Verizon customer says refurbished phone was remotely wiped via MDM
Ars Technica reports Verizon admitted it sent a customer a demo phone enrolled in its mobile device management system.
By James Whitfield · Staff Writer
3 min read
Verizon acknowledged to the Federal Communications Commission that it mistakenly sent a customer a store demonstration phone still enrolled in Verizon’s mobile device management system, according to documents reported by Ars Technica. The case raises privacy and data-loss concerns because the customer says the phone was later reset remotely, wiping personal information.
Tom Collery, a San Francisco Verizon customer, told Ars Technica he contacted the carrier in February about dropped calls and other network problems. Verizon sent him a replacement Samsung Galaxy Z Flip7 that was supposed to function as a customer device, but Collery said it later showed signs that it was controlled through an enterprise management profile.
After using the replacement for about two weeks, Collery said, the phone began restarting and installing security updates repeatedly. It then returned to a factory-reset state, and when he tried to sign in to Google and Samsung accounts, the device told him to contact an IT administrator, according to his account cited by Ars Technica.
The phone displayed messages saying it was managed, owned by Verizon and protected with BricTECH, a system used for Android device management, Ars Technica reported. Mobile device management tools are commonly used by companies to administer employee or demo phones, including the ability to push commands to devices.
In an April 2 letter to the FCC, Verizon’s executive relations department said Collery had received a device later identified as a demo phone with an MDM registration connected to Verizon. The company called the incident a procedural lapse and said it had been referred for an internal investigation, according to Ars Technica.

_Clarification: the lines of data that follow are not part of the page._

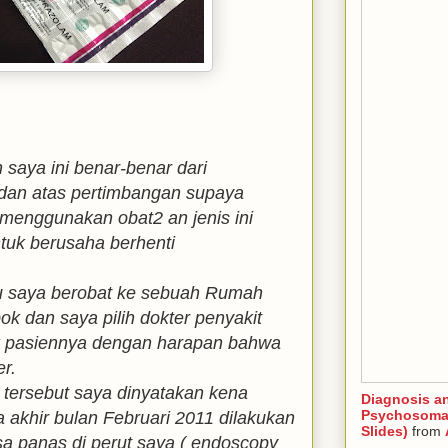
saya ini benar-benar dari
 dan atas pertimbangan supaya
menggunakan obat2 an jenis ini
tuk berusaha berhenti
u saya berobat ke sebuah Rumah
ok dan saya pilih dokter penyakit
k pasiennya dengan harapan bahwa
er.
r tersebut saya dinyatakan kena
Diagnosis a
Psychosomat
 akhir bulan Februari 2011 dilakukan
Slides)
from
a panas di perut saya ( endoscopy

Verizon told Ars Technica only that it was aware of Collery’s concern and was working with him directly. The company did not answer detailed questions from Ars Technica about how the phone reached a customer or what steps it would take to prevent a repeat.
Collery told Ars Technica he lost contacts, messages, photos, videos and documents, including some health-care work information and personal family media. He said backups to his Google and Samsung accounts were not as current as he had believed.

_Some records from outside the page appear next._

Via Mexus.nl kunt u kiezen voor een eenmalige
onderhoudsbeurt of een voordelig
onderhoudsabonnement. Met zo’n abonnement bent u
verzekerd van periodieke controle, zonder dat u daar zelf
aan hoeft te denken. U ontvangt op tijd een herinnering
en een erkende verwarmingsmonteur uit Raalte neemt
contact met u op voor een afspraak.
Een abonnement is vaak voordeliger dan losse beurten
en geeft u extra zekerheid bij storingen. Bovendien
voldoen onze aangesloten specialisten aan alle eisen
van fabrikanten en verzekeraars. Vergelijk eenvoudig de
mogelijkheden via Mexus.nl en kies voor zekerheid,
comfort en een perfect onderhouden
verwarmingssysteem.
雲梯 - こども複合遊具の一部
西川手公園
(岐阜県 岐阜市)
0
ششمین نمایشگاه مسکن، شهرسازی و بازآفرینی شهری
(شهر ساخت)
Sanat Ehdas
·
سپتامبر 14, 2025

Verizon provided Collery with more than $400 in credits and a second refurbished phone that did not have the MDM profile, according to Ars Technica. The company also let him keep the managed phone, which Collery said he wanted as evidence.

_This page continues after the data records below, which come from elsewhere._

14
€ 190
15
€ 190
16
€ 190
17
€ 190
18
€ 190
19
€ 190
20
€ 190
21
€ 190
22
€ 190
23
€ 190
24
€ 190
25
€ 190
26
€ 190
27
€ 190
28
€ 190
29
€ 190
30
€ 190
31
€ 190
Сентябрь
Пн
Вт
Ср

Cooper Quintin, a senior technologist at the Electronic Frontier Foundation, told Ars Technica the episode should prompt scrutiny of Verizon’s refurbishment process. Quintin said a properly refurbished phone should be reset to a like-new state and said the failure to remove an MDM profile raises questions about whether other used devices could retain data or controls from prior use.
Verizon’s FCC letter said certified replacement devices come directly from the manufacturer and are meant to meet strict quality standards, Ars Technica reported. The letter also said the carrier considered the matter resolved after compensation had been issued.
Collery has not accepted that conclusion. Ars Technica reported that he asked Verizon for records showing what data the MDM software may have collected and what commands were sent to the phone. A Verizon executive relations representative told him in a May 12 email that the company would need a legal order to provide MDM details, according to Ars Technica.
Collery told Ars Technica he has made a data request under the California Consumer Privacy Act, submitted a notice of dispute to Verizon and is weighing arbitration or small claims court. He also said the network problems that led him to seek help from Verizon remained unresolved after the replacement phones.
This story draws on original reporting from Ars Technica.